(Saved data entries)
%%
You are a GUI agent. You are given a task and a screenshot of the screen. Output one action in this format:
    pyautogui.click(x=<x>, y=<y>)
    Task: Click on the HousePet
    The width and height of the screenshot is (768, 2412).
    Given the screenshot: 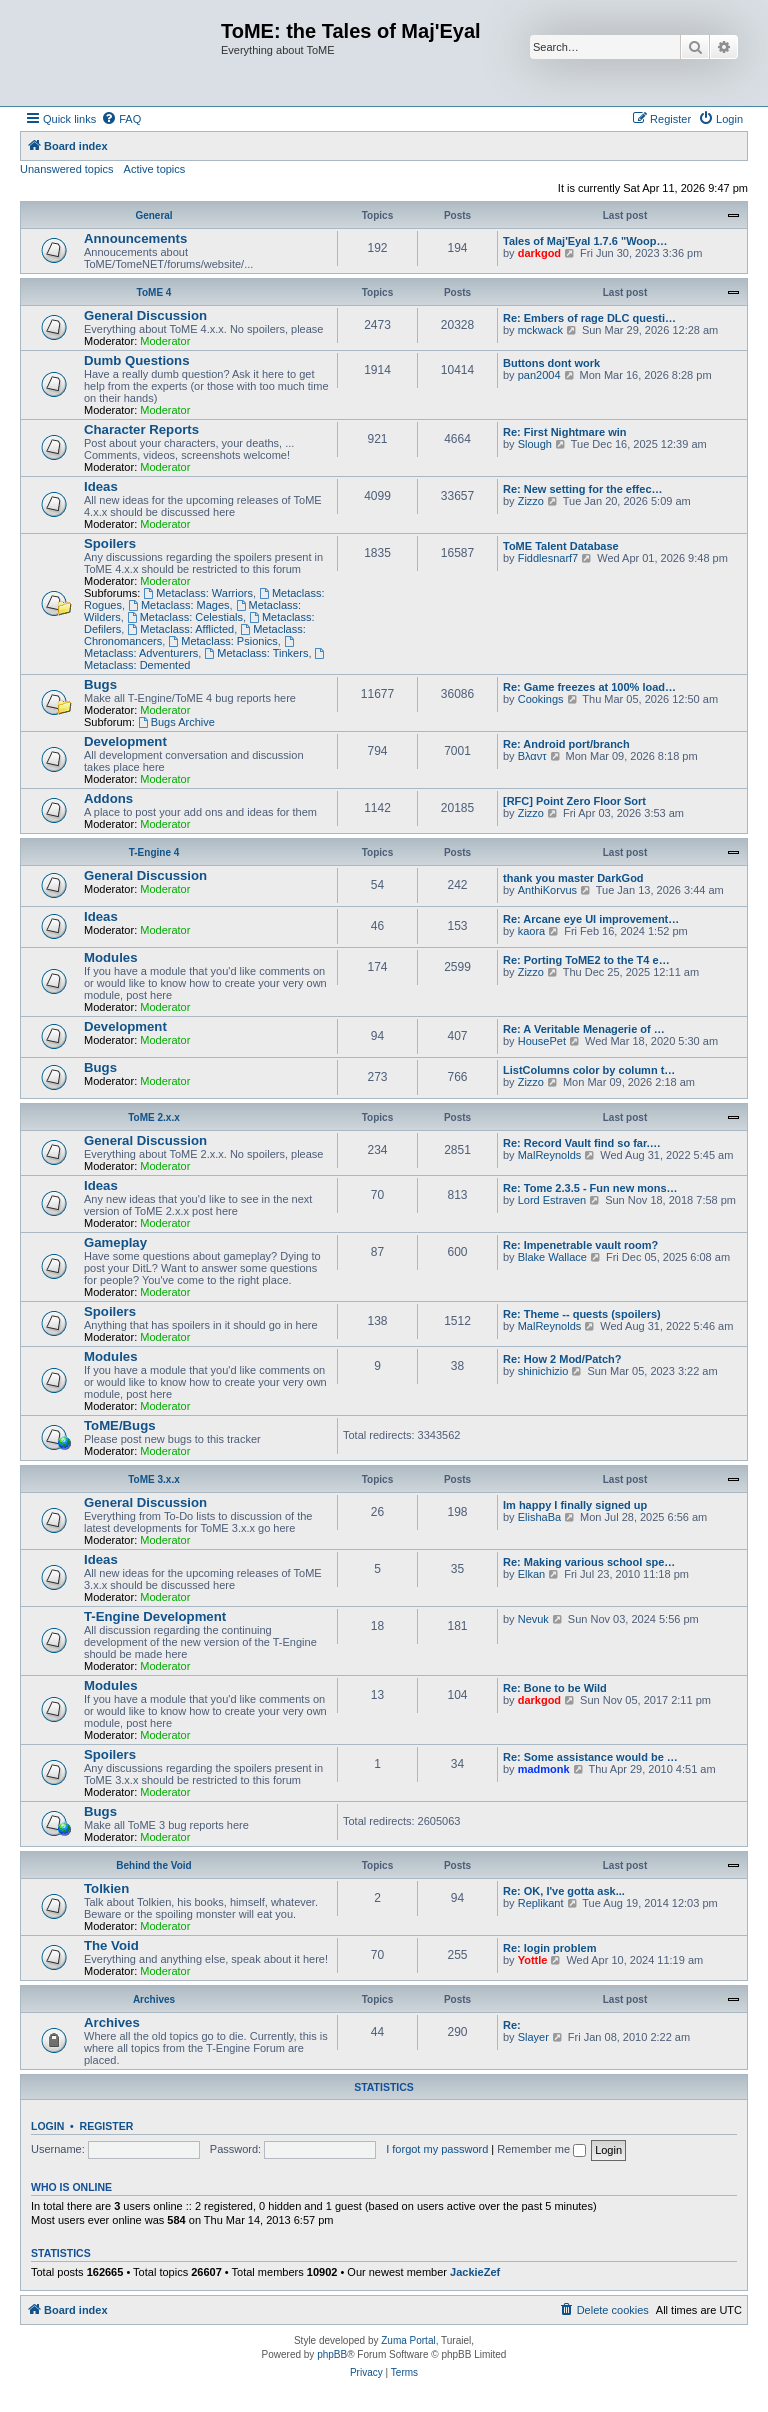 What is the action you would take?
    pyautogui.click(x=542, y=1041)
%%
▶ Aim of the task: Keep to the lines above, from the first one through the line where "The width and" appears, and copy them exactly.

▶ Written response:
You are a GUI agent. You are given a task and a screenshot of the screen. Output one action in this format:
    pyautogui.click(x=<x>, y=<y>)
    Task: Click on the HousePet
    The width and height of the screenshot is (768, 2412).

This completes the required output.